In years past, the majority of college commencement speakers and honorary degree awardees have been of one mind: Commencement addresses should be brief, the briefer the better. These speakers say that they cannot remember what their commencement orators sermonized over, and they congratulate the graduates' parents whose kids are now on their own financially. All this is well and good, but what got my dander up was their fervent counsel, delivered with avuncular authority, that the graduates should lead their lives in the service of others, an exhortation with which I am in passionate disagreement.Robert Perloff is Distinguished Service Professor Emeritus of Business Administration and of Psychology at the Joseph M. Katz Graduate School of Business, University of Pittsburgh (firstname.lastname@example.org).
Live their lives in the service of others? I dissent vigorously.

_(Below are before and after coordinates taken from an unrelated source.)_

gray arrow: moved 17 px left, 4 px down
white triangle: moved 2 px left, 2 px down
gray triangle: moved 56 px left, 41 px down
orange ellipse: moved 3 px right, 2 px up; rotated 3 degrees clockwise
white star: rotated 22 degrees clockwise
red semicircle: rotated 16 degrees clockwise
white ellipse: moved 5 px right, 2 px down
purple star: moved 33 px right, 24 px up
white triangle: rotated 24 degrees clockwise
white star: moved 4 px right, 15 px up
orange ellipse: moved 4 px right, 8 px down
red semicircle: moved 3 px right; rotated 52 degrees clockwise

The surest lodestar for pursuing success, happiness, the good life, the respect of friends and neighbors, a virtuous and rewarding existence, self-fulfillment, and for basking in the American dream is unalloyed self-interest. Self-interest, for good measure, will be, more often than not, efficacious for serving others as well, giving the graduate a bigger bang for his or her buck.

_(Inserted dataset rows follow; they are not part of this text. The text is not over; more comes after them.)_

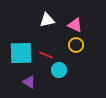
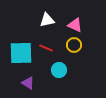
yellow circle: moved 2 px left
red line: moved 7 px up
purple triangle: moved 1 px left, 1 px down
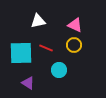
white triangle: moved 9 px left, 1 px down
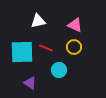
yellow circle: moved 2 px down
cyan square: moved 1 px right, 1 px up
purple triangle: moved 2 px right
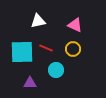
yellow circle: moved 1 px left, 2 px down
cyan circle: moved 3 px left
purple triangle: rotated 32 degrees counterclockwise
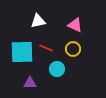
cyan circle: moved 1 px right, 1 px up
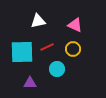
red line: moved 1 px right, 1 px up; rotated 48 degrees counterclockwise
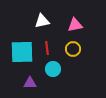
white triangle: moved 4 px right
pink triangle: rotated 35 degrees counterclockwise
red line: moved 1 px down; rotated 72 degrees counterclockwise
cyan circle: moved 4 px left
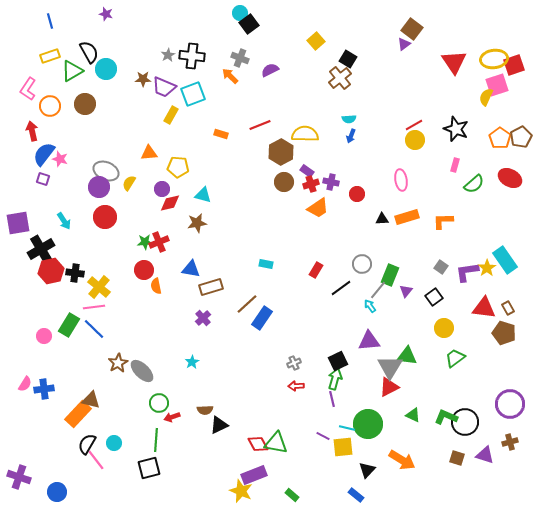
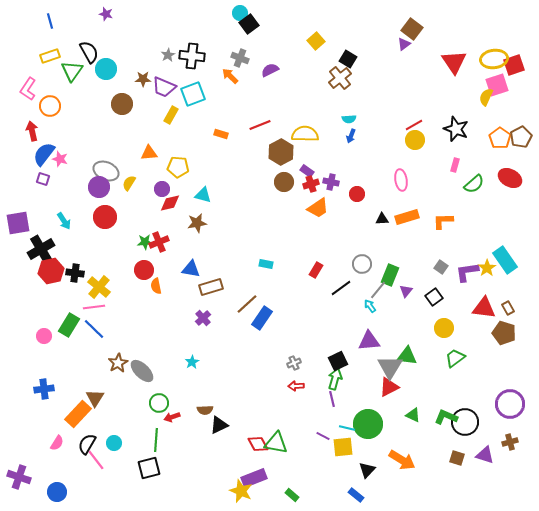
green triangle at (72, 71): rotated 25 degrees counterclockwise
brown circle at (85, 104): moved 37 px right
pink semicircle at (25, 384): moved 32 px right, 59 px down
brown triangle at (91, 400): moved 4 px right, 2 px up; rotated 48 degrees clockwise
purple rectangle at (254, 475): moved 3 px down
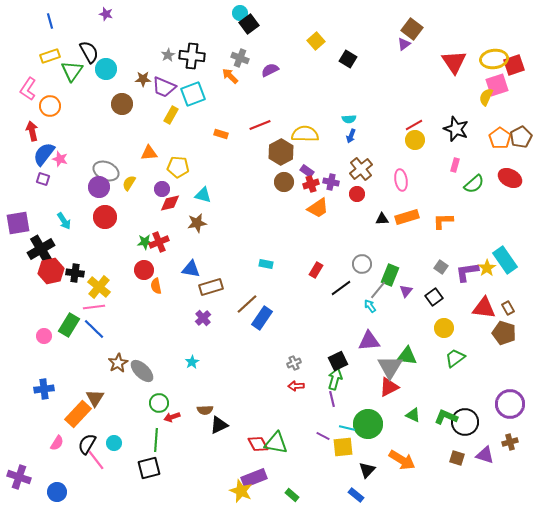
brown cross at (340, 78): moved 21 px right, 91 px down
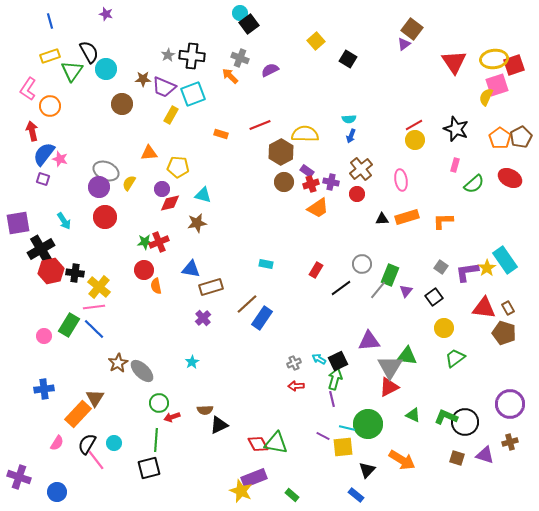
cyan arrow at (370, 306): moved 51 px left, 53 px down; rotated 24 degrees counterclockwise
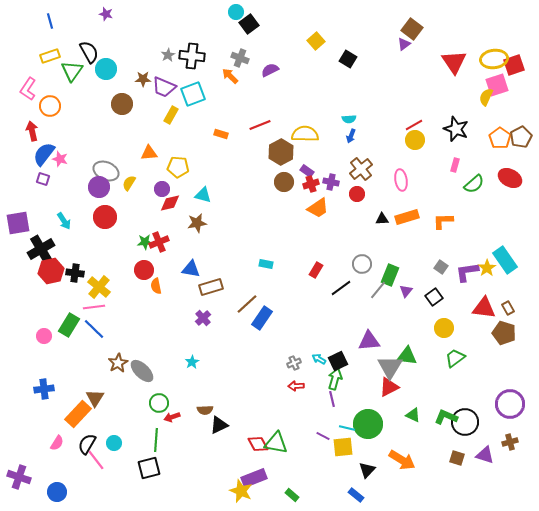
cyan circle at (240, 13): moved 4 px left, 1 px up
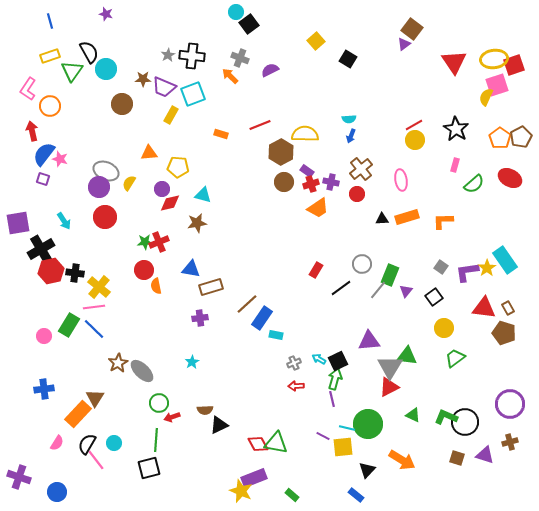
black star at (456, 129): rotated 10 degrees clockwise
cyan rectangle at (266, 264): moved 10 px right, 71 px down
purple cross at (203, 318): moved 3 px left; rotated 35 degrees clockwise
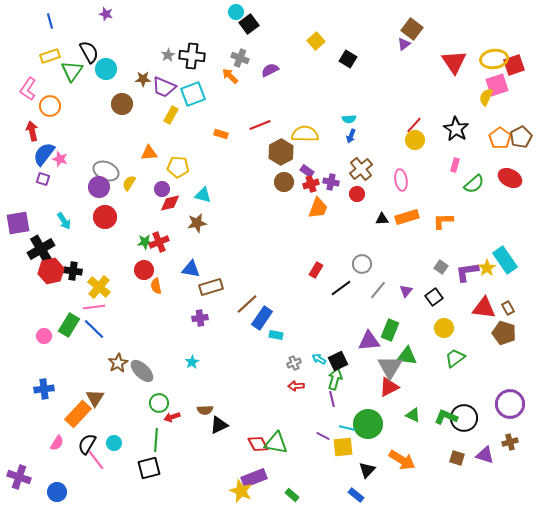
red line at (414, 125): rotated 18 degrees counterclockwise
orange trapezoid at (318, 208): rotated 35 degrees counterclockwise
black cross at (75, 273): moved 2 px left, 2 px up
green rectangle at (390, 275): moved 55 px down
black circle at (465, 422): moved 1 px left, 4 px up
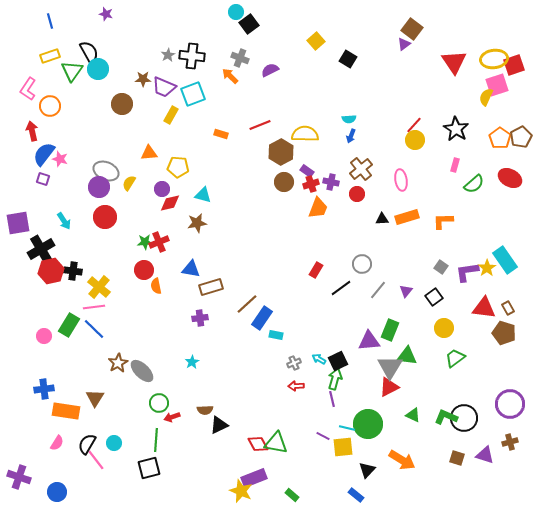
cyan circle at (106, 69): moved 8 px left
orange rectangle at (78, 414): moved 12 px left, 3 px up; rotated 56 degrees clockwise
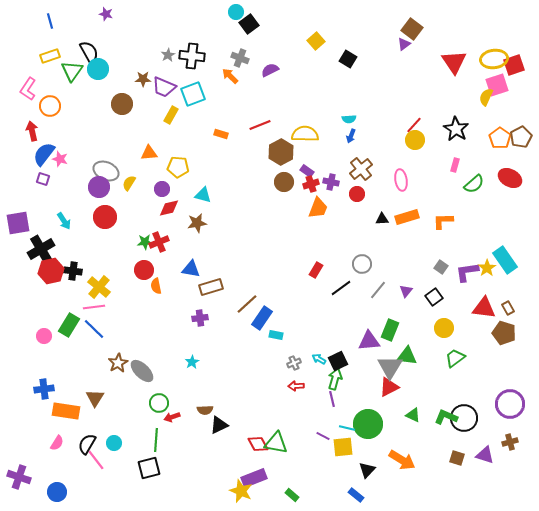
red diamond at (170, 203): moved 1 px left, 5 px down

Serve yourself first, then others. This is metaphorically reinforced by the thousands of flights daily whence passengers are instructed, when necessary, to adjust their own oxygen masks first, and then, next, to help accompanying children or elderly parents with theirs.

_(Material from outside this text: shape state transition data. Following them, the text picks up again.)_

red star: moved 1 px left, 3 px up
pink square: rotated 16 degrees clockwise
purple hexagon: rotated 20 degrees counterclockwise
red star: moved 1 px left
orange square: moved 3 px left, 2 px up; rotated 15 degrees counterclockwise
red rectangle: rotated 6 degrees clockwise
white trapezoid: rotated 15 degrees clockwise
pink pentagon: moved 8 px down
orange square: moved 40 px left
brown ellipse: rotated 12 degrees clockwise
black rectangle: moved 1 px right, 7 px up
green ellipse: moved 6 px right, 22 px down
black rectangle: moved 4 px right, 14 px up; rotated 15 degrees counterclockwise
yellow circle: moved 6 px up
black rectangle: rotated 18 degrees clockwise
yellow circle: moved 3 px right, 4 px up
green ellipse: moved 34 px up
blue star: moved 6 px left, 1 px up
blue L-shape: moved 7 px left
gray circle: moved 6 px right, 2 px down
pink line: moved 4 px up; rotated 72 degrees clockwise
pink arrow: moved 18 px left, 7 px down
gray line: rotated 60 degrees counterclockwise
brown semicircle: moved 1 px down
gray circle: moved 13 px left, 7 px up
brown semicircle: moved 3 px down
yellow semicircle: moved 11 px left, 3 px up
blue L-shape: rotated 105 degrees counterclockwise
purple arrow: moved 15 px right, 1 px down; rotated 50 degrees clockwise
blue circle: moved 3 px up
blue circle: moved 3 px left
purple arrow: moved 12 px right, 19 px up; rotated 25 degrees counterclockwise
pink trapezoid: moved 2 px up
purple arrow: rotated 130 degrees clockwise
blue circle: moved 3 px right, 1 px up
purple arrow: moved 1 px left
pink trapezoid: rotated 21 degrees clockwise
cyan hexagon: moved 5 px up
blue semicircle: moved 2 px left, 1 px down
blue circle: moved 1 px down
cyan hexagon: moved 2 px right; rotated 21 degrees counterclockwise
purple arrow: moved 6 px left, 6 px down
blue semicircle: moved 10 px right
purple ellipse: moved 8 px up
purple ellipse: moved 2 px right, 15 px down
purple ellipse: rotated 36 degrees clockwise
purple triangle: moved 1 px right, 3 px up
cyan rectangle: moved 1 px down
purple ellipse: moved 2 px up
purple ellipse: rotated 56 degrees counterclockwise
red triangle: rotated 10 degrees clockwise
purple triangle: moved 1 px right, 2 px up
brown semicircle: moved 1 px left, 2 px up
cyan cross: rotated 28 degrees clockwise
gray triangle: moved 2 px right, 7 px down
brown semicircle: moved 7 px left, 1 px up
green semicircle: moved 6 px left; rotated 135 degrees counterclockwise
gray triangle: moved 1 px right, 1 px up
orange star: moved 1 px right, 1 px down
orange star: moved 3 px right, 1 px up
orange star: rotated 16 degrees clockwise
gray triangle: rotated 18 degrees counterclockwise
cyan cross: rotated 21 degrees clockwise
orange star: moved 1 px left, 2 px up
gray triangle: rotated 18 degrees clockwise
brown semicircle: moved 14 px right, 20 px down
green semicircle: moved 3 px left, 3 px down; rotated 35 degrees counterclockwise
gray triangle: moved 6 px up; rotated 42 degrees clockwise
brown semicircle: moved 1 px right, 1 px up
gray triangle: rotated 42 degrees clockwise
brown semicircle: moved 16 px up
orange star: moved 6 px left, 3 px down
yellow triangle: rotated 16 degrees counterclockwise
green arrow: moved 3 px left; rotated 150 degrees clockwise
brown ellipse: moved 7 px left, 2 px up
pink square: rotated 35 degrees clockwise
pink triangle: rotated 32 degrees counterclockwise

Encyclopedist Emil G. Hirsch declared that "Weakness is not a virtue. The stronger the man the better able he is to render service." The shrewd maxim of Hillel, the Jewish sage and authority on biblical law, that "If I am not for myself who will be? If I am only for myself, what am I?" efficaciously subordinates others to self.
In the annals of human experience, self-interest is a powerful model for guiding behavior, an imperfect model but a model, nonetheless, that works. Adam Smith, the paragon of economics, wrote: "It is not from the benevolence of the butcher, the brewer or the baker that we expect our dinner, but from their regard to their own interest."
Self-interest, as we struggle to survive in hostile environments, is freedom of choice. Self-interest is democratic. Self-interest respects individual differences. Self-interest is enlightened and if it is imperfect, so too is altruism. I would predict that the results from a scientific study examining systems or procedures or societies using self-interest as a guiding principle versus procedures or societies using altruism would show self-interest winning hands down. It would simply be no contest.
This is neither to derogate nor to abandon altruism, only to suggest that self-interest works and is more effective for and appealing to human beings and their institutions than the altruistic instincts trumpeted by commencement speakers.
When we advance our own interests first, we also help others. Taxi drivers who hustle for a buck by learning about shortcuts and efficient thoroughfares will, at the same time, get us to our destinations safely and quickly. Auto mechanics, plumbers and handypersons, by practicing and perfecting their crafts, will enhance the lives of people who drive cars, want their sinks and toilets to work, or see to it that their homes and offices are up to speed.
College professors striving onward and upward for their books to be published and their articles accepted by learned journals will, at the same time, benefit society at large by disseminating useful knowledge and technology for making people's lives better and more pleasant.
Butchers, bakers and candlestick makers who work their fingers to the bone on their jobs day in, day out, thus enable ordinary citizens to savor tastier meats and baked goods and to have light when electric power is stymied by summer storms or excessively operated air conditioners. A businessperson or corporate executive driven to create, maintain or expand a profitable business is, at the same time, providing jobs, useful products and services and wealth for stockholders, many of whom are Joe Sixpacks and soccer moms, or widows dependent on robust retirement funds.
A novelist, poet, musician or painter galvanized by the quest for fame and fortune will, at the same time, enable people everywhere and under widely differing circumstances to find comfort, relaxation and inspiration from the words, music and brushes of self-interested scribblers, composers, painters, and performing artists. Doctors, lawyers, engineers and architects who endeavor arduously to burnish their professional capabilities and thus to afford luxurious BMWs, exotic vacations abroad and pricey private schools for their children will, at the same time, enhance the health, wealth and the nation's infrastructures and, as a consequence, do good and serve others.
Managers, politicians, administrators and other bureaucrats -- even obsequious apparatchiks -- who scratch and claw for power and influence serve others by creating benevolent policies and opportunities for each of us and by making the trains run on time.
So all this is to affirm the truth that by helping one's self first, one inevitably goes on to help others realize the American dream.
Those of us who do not explicitly seek to serve others and who do not ask what we can do for our country are not slouches, nor are we unpatriotic self-indulgent hedonists. While toiling unabashedly in our self-interested vineyards, we need not wallow in guilt over our explicit disregard for doing good.
Three cheers for self-interest as a force for making the world a better place for the high and mighty, the lowly and the rest of us mediocrities in between.